## WHAT YOU ARE ASKED TO DO
Your reply should be an exact copy of every entry, with the pictures removed.

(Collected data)
===============

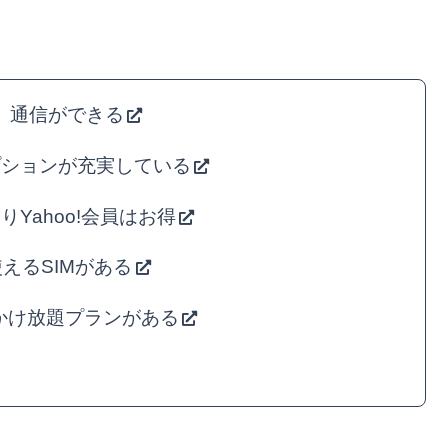
、通信ができる
プションが充実している
ありYahoo!会員はお得
えるSIMがある
話かけ放題プランがある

===============

## SOLUTION
、通信ができる
プションが充実している
ありYahoo!会員はお得
えるSIMがある
話かけ放題プランがある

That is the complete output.